● **DATA TO PROCESS**
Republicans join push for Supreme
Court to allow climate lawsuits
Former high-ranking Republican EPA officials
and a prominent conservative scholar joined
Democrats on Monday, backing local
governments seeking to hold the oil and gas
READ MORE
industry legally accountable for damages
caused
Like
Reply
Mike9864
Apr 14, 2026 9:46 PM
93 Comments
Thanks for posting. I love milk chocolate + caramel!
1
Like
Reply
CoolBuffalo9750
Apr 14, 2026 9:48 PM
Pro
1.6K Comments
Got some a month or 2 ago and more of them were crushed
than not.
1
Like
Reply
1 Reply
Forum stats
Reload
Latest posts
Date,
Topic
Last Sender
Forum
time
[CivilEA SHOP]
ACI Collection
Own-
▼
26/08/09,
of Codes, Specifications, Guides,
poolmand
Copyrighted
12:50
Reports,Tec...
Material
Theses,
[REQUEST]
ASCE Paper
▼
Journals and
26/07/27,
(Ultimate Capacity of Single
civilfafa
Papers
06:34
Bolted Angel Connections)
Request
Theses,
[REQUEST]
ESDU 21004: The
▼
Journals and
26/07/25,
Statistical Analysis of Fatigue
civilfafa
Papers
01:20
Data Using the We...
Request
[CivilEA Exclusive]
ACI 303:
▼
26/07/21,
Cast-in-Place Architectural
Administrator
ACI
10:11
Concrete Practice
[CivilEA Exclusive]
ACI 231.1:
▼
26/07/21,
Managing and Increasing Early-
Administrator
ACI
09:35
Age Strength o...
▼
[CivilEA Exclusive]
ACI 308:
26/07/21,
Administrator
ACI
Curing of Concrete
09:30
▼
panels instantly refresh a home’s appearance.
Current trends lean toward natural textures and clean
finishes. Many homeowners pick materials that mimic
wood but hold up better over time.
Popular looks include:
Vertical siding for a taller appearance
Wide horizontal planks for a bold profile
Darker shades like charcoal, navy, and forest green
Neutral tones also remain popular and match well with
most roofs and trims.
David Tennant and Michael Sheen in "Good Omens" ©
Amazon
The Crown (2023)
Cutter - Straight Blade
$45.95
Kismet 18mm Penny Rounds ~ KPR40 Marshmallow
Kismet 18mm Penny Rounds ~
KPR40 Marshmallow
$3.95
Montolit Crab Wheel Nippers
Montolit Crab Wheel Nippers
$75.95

● **TASK OBJECTIVE**
List every line from the entries above in which "Concrete" appears.

● **WRITTEN RESPONSE**
Concrete Practice
Curing of Concrete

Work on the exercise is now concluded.